Istilah menghanyut dengan terapung kutujukan pada seorang yang mempu mengikuti perkembangan zaman namun tidak tenggelam. Ia tidak melawan (karena menentang arus zaman adalah mustahil), lalu dengan kecerdikannya Ia bisa mensiasati marabahaya. Menyulap kengerian menjadi keasyikan. Membalik ketakutan menjadi kenikmatan. Terus saja orang seperti ini menghanyut sambil bersenang-senang. Karena dalam arus yang deras Ia hanya terbaring, sesekali terduduk diatas perahu karet. Tidak basah. Tidak tenggelam. Hanyut. Senang.

Aku melihat pak Zamah sebagai orang yang "senang" itu. Menikmati arus tapi tidak pernah kehilangan dirinya. Ia adalah orang yang sadar zaman. Tidak melulu bangga dengan masa lalu, tapi tidak juga melupakannya karena telah datang yang baru.

Naif kalau kita terus-terusan berbangga dengan yang lalu. Padahal kita hidup kini dan disini. Ini arus sudah sampai 2015. Apa yang bisa kamu lakukan? Bukan lagi sekedar apa yang bisa kamu kenangkan. Oh kawan, mengada memang tak mudah. Kesadaran saja tak cukup. Kamu harus terapung. Bukan terasing.

Wakil rektor kelahiran Padang ini selalu mengada di setiap perubahan. Ia adalah pembelajar yang gigih. Dan yang terpenting: rendah hati. Dengan kerendah hatian inilah pengetahuan merasuk ke dalam jiwanya.

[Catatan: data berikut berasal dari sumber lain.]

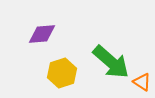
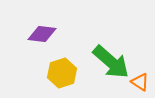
purple diamond: rotated 12 degrees clockwise
orange triangle: moved 2 px left
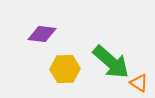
yellow hexagon: moved 3 px right, 4 px up; rotated 16 degrees clockwise
orange triangle: moved 1 px left, 1 px down
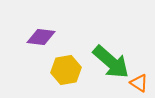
purple diamond: moved 1 px left, 3 px down
yellow hexagon: moved 1 px right, 1 px down; rotated 8 degrees counterclockwise
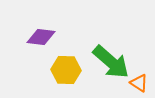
yellow hexagon: rotated 12 degrees clockwise
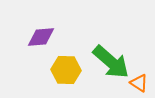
purple diamond: rotated 12 degrees counterclockwise
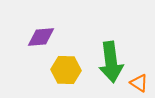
green arrow: rotated 42 degrees clockwise
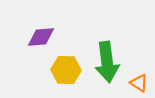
green arrow: moved 4 px left
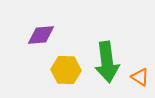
purple diamond: moved 2 px up
orange triangle: moved 1 px right, 6 px up
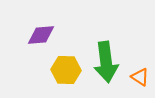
green arrow: moved 1 px left
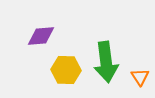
purple diamond: moved 1 px down
orange triangle: rotated 24 degrees clockwise
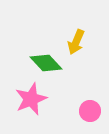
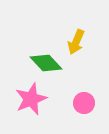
pink circle: moved 6 px left, 8 px up
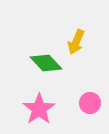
pink star: moved 8 px right, 10 px down; rotated 12 degrees counterclockwise
pink circle: moved 6 px right
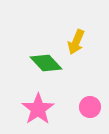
pink circle: moved 4 px down
pink star: moved 1 px left
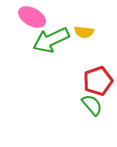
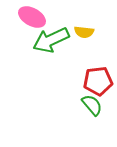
red pentagon: rotated 12 degrees clockwise
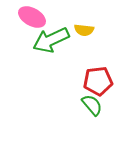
yellow semicircle: moved 2 px up
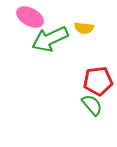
pink ellipse: moved 2 px left
yellow semicircle: moved 2 px up
green arrow: moved 1 px left, 1 px up
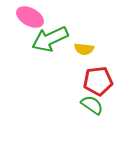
yellow semicircle: moved 21 px down
green semicircle: rotated 15 degrees counterclockwise
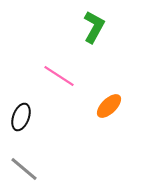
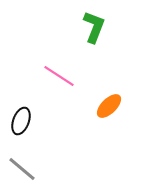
green L-shape: rotated 8 degrees counterclockwise
black ellipse: moved 4 px down
gray line: moved 2 px left
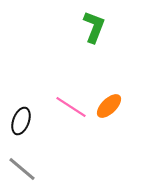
pink line: moved 12 px right, 31 px down
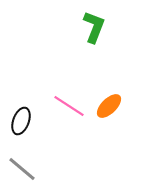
pink line: moved 2 px left, 1 px up
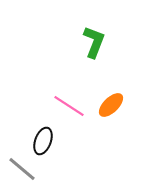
green L-shape: moved 15 px down
orange ellipse: moved 2 px right, 1 px up
black ellipse: moved 22 px right, 20 px down
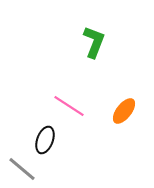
orange ellipse: moved 13 px right, 6 px down; rotated 8 degrees counterclockwise
black ellipse: moved 2 px right, 1 px up
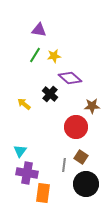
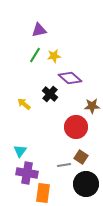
purple triangle: rotated 21 degrees counterclockwise
gray line: rotated 72 degrees clockwise
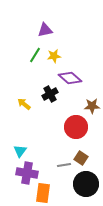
purple triangle: moved 6 px right
black cross: rotated 21 degrees clockwise
brown square: moved 1 px down
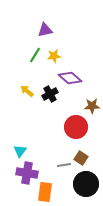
yellow arrow: moved 3 px right, 13 px up
orange rectangle: moved 2 px right, 1 px up
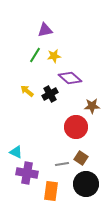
cyan triangle: moved 4 px left, 1 px down; rotated 40 degrees counterclockwise
gray line: moved 2 px left, 1 px up
orange rectangle: moved 6 px right, 1 px up
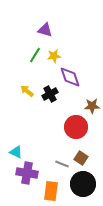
purple triangle: rotated 28 degrees clockwise
purple diamond: moved 1 px up; rotated 30 degrees clockwise
gray line: rotated 32 degrees clockwise
black circle: moved 3 px left
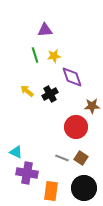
purple triangle: rotated 21 degrees counterclockwise
green line: rotated 49 degrees counterclockwise
purple diamond: moved 2 px right
gray line: moved 6 px up
black circle: moved 1 px right, 4 px down
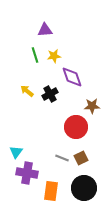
cyan triangle: rotated 40 degrees clockwise
brown square: rotated 32 degrees clockwise
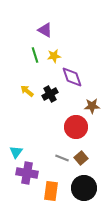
purple triangle: rotated 35 degrees clockwise
brown square: rotated 16 degrees counterclockwise
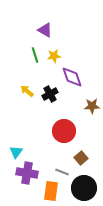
red circle: moved 12 px left, 4 px down
gray line: moved 14 px down
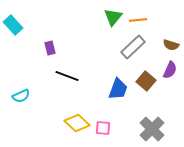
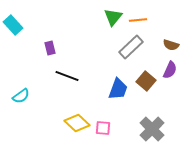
gray rectangle: moved 2 px left
cyan semicircle: rotated 12 degrees counterclockwise
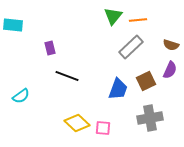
green triangle: moved 1 px up
cyan rectangle: rotated 42 degrees counterclockwise
brown square: rotated 24 degrees clockwise
gray cross: moved 2 px left, 11 px up; rotated 35 degrees clockwise
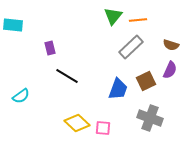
black line: rotated 10 degrees clockwise
gray cross: rotated 30 degrees clockwise
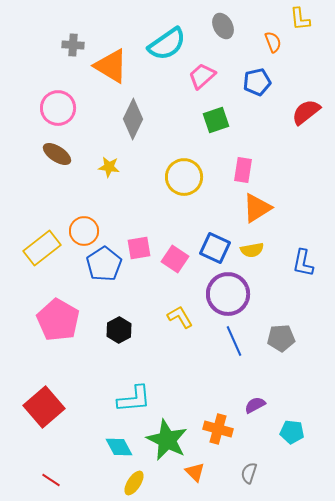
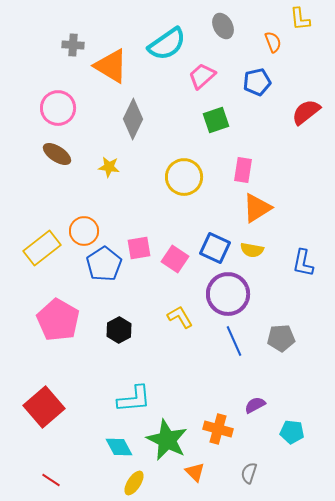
yellow semicircle at (252, 250): rotated 20 degrees clockwise
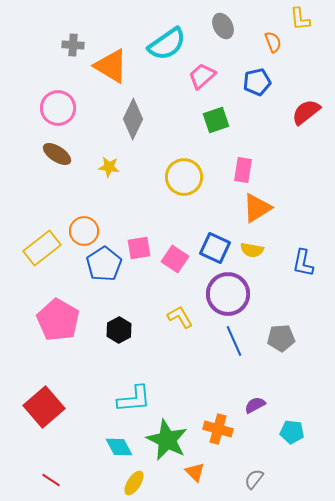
gray semicircle at (249, 473): moved 5 px right, 6 px down; rotated 20 degrees clockwise
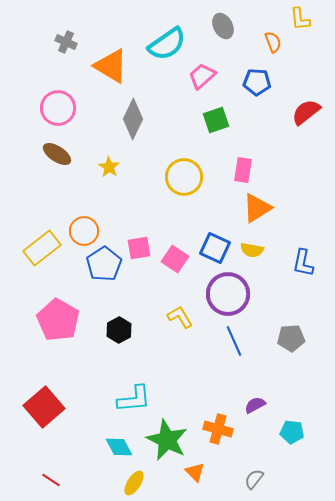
gray cross at (73, 45): moved 7 px left, 3 px up; rotated 20 degrees clockwise
blue pentagon at (257, 82): rotated 16 degrees clockwise
yellow star at (109, 167): rotated 25 degrees clockwise
gray pentagon at (281, 338): moved 10 px right
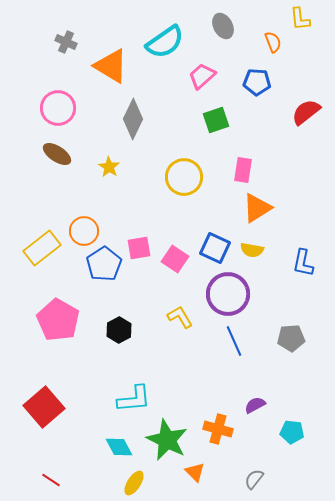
cyan semicircle at (167, 44): moved 2 px left, 2 px up
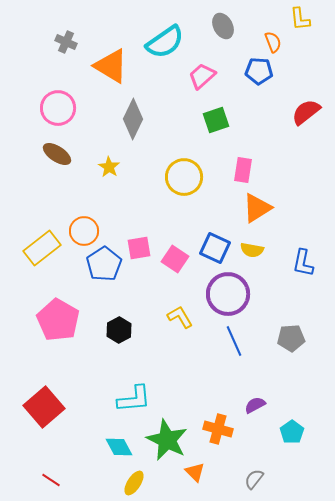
blue pentagon at (257, 82): moved 2 px right, 11 px up
cyan pentagon at (292, 432): rotated 30 degrees clockwise
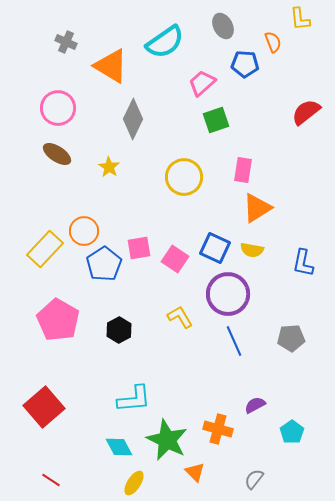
blue pentagon at (259, 71): moved 14 px left, 7 px up
pink trapezoid at (202, 76): moved 7 px down
yellow rectangle at (42, 248): moved 3 px right, 1 px down; rotated 9 degrees counterclockwise
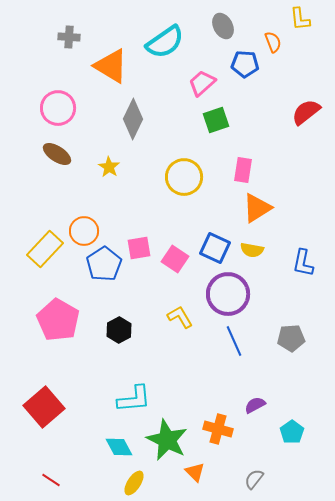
gray cross at (66, 42): moved 3 px right, 5 px up; rotated 20 degrees counterclockwise
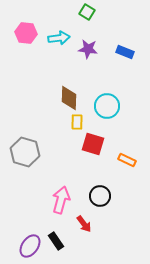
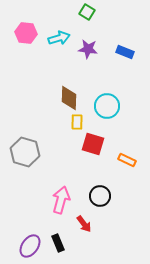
cyan arrow: rotated 10 degrees counterclockwise
black rectangle: moved 2 px right, 2 px down; rotated 12 degrees clockwise
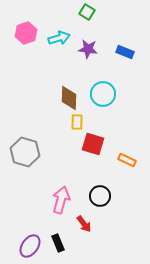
pink hexagon: rotated 25 degrees counterclockwise
cyan circle: moved 4 px left, 12 px up
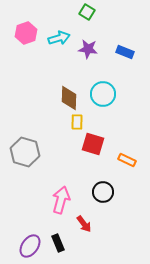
black circle: moved 3 px right, 4 px up
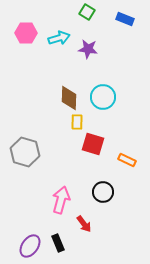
pink hexagon: rotated 20 degrees clockwise
blue rectangle: moved 33 px up
cyan circle: moved 3 px down
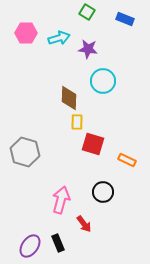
cyan circle: moved 16 px up
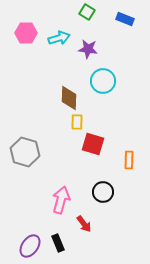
orange rectangle: moved 2 px right; rotated 66 degrees clockwise
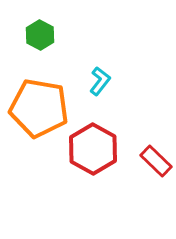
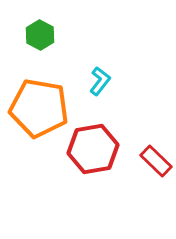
red hexagon: rotated 21 degrees clockwise
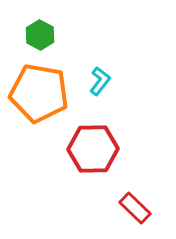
orange pentagon: moved 15 px up
red hexagon: rotated 9 degrees clockwise
red rectangle: moved 21 px left, 47 px down
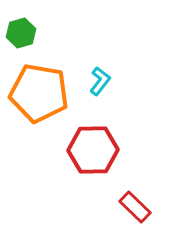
green hexagon: moved 19 px left, 2 px up; rotated 16 degrees clockwise
red hexagon: moved 1 px down
red rectangle: moved 1 px up
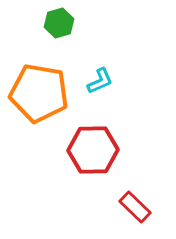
green hexagon: moved 38 px right, 10 px up
cyan L-shape: rotated 28 degrees clockwise
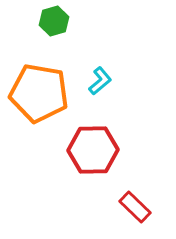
green hexagon: moved 5 px left, 2 px up
cyan L-shape: rotated 16 degrees counterclockwise
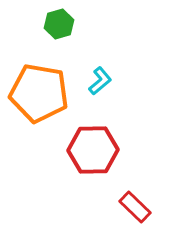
green hexagon: moved 5 px right, 3 px down
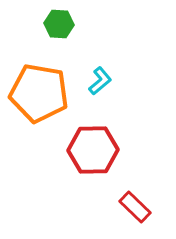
green hexagon: rotated 20 degrees clockwise
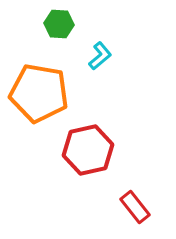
cyan L-shape: moved 25 px up
red hexagon: moved 5 px left; rotated 12 degrees counterclockwise
red rectangle: rotated 8 degrees clockwise
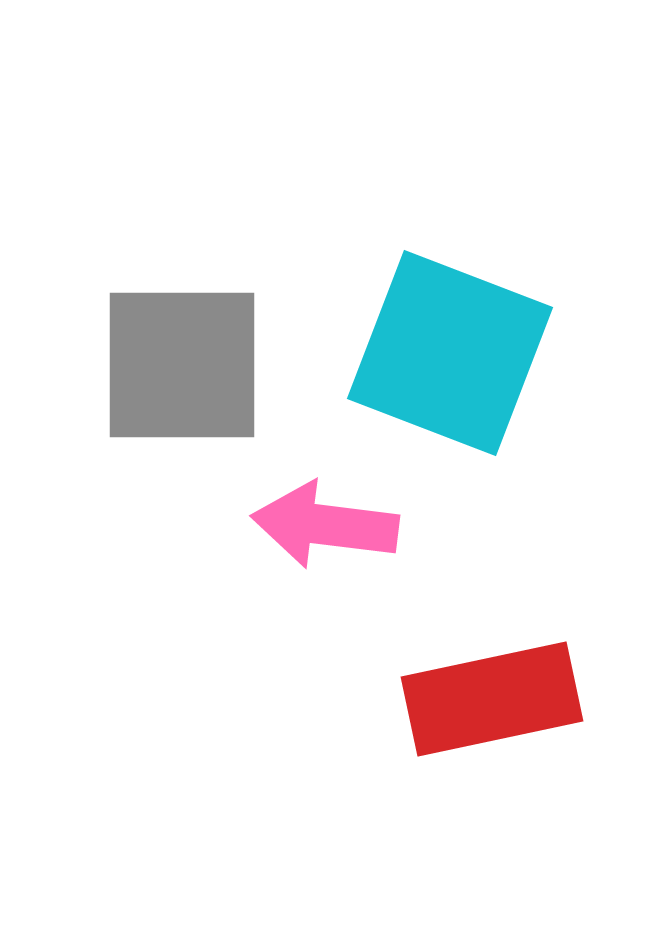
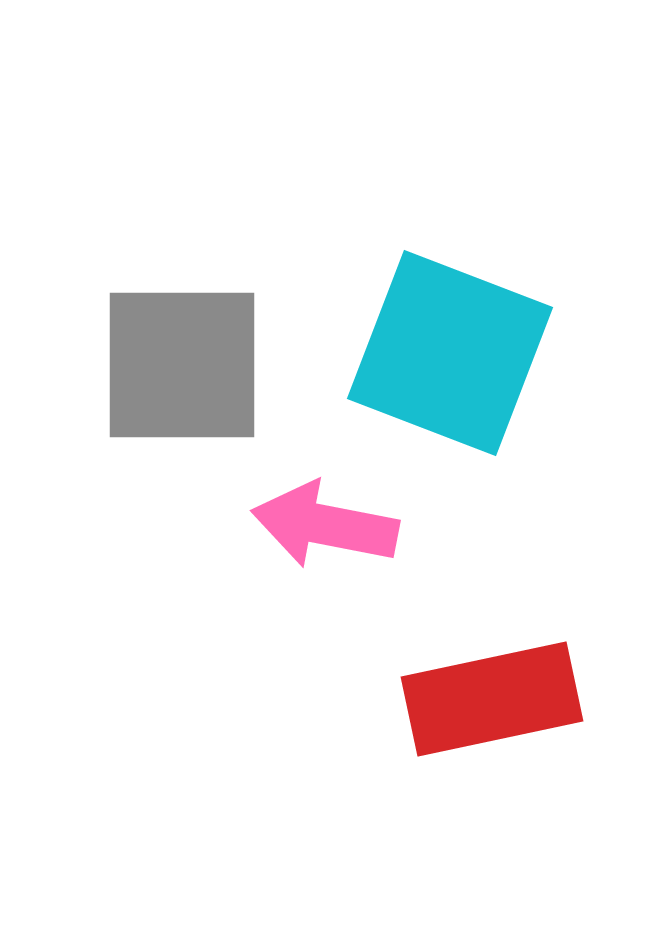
pink arrow: rotated 4 degrees clockwise
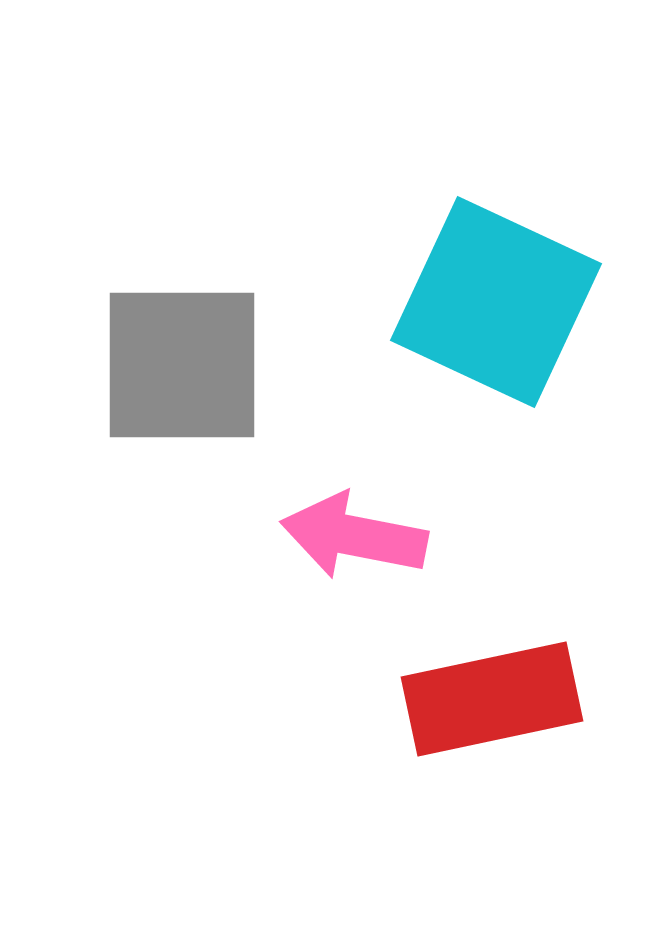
cyan square: moved 46 px right, 51 px up; rotated 4 degrees clockwise
pink arrow: moved 29 px right, 11 px down
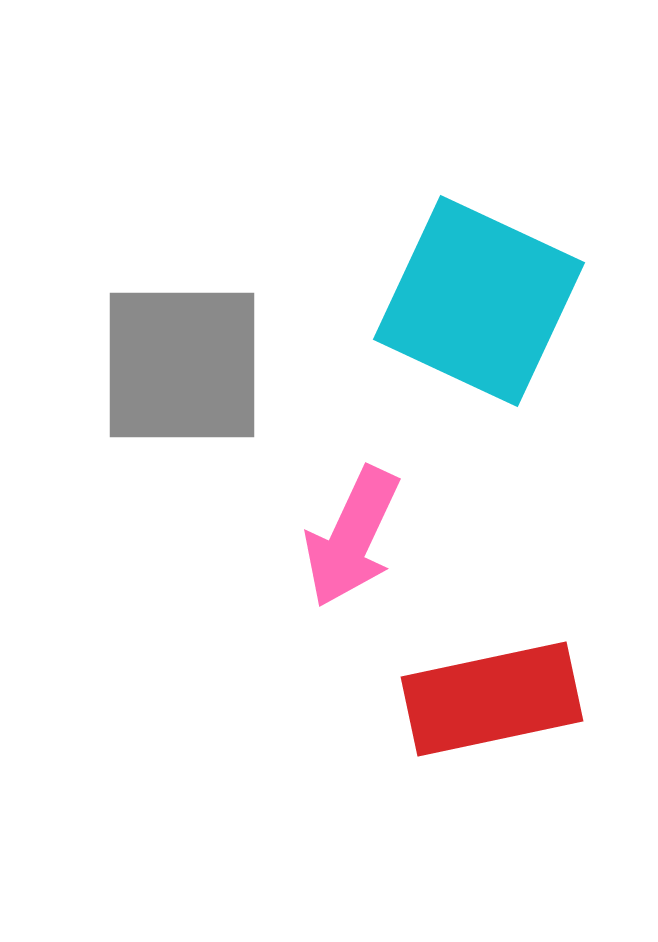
cyan square: moved 17 px left, 1 px up
pink arrow: moved 2 px left, 1 px down; rotated 76 degrees counterclockwise
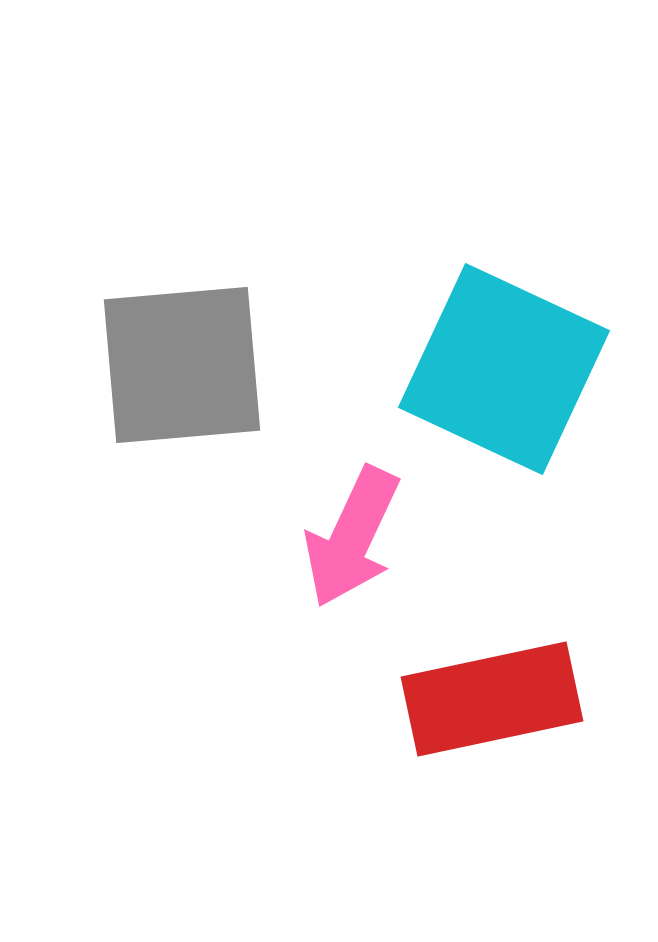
cyan square: moved 25 px right, 68 px down
gray square: rotated 5 degrees counterclockwise
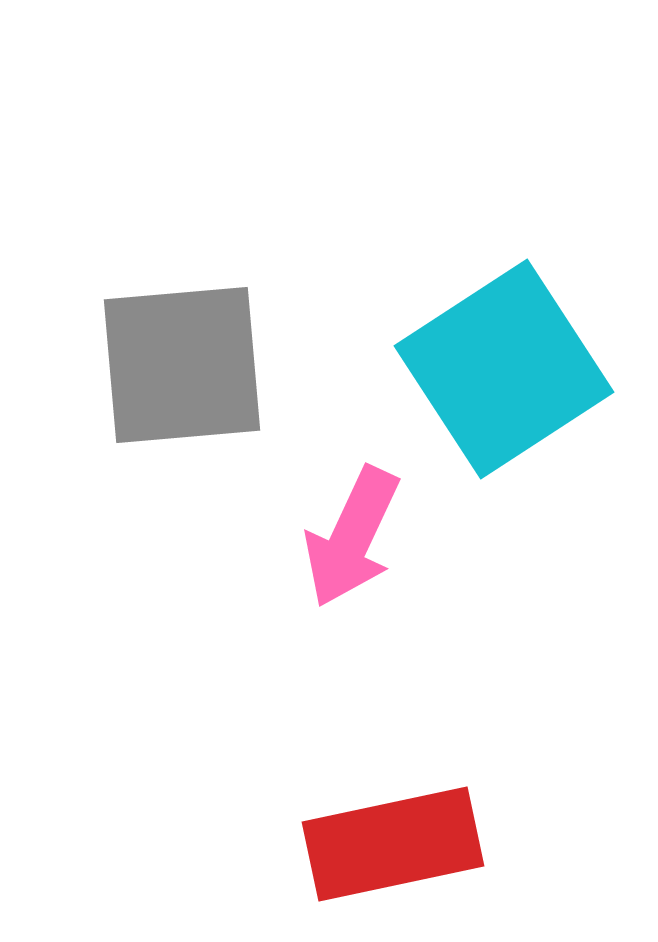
cyan square: rotated 32 degrees clockwise
red rectangle: moved 99 px left, 145 px down
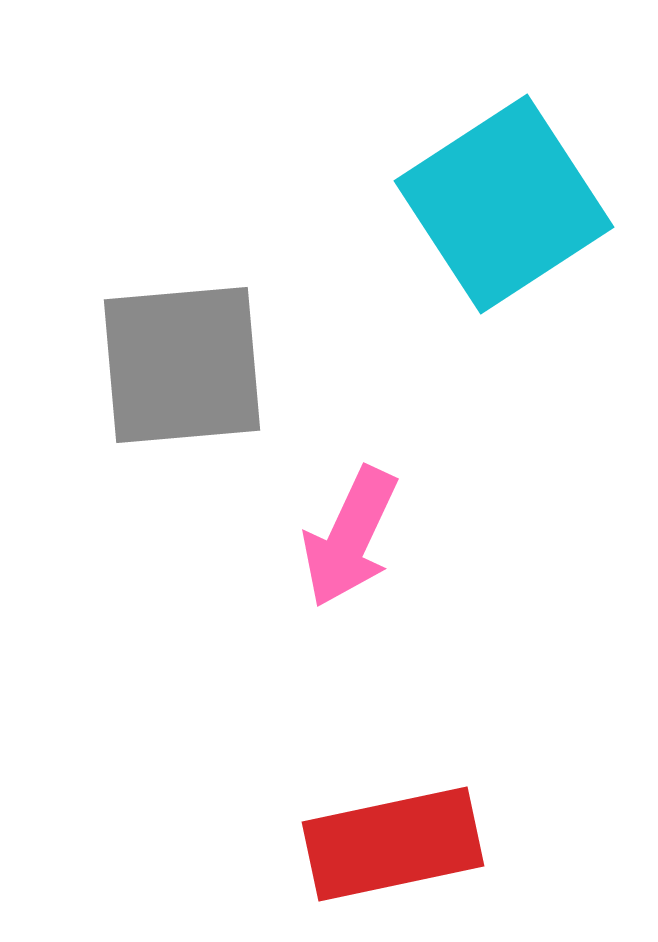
cyan square: moved 165 px up
pink arrow: moved 2 px left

Berkembang dan terus berkembang.

Di usianya yang mendekati setengah abad, ayah dari dua anak tersebut tak sungkan-sungkan untuk belajar pada mahasiswanya, menggali informasi dari siapa saja, dan mau menerima kritik dengan lapang dada. Hasilnya, dalam kacamataku, dia adalah seorang akademisi yang super uptodate. Kecepatannya untuk menyesuaikan diri melesat cepat.

Sebagai anak muda, aku kerap kali mencemburui pak Zamah. Yang tak pernah merasa tua kemudian beranggapan dirinya berhak untuk tertinggal. Yang selalu bertanya dan ambil peran memanfaatkan teknologi untuk kebaikan. Yang merasa kurang PD jika berkomunikasi tanpa mengenal identitas orang yang diajak komunikasi. Sementara aku sering berlindung di bawah alasan yang dibuat-buat. Berharap dimaklumi jika tertinggal, dengan alasan "aku kan dari kampung", "aku tidak bersahabat dengan teknologi", "aku ini, aku itu..". Banyak alasan... Jika demikian berarti aku tua sebelum waktunya. Oh tidaaak...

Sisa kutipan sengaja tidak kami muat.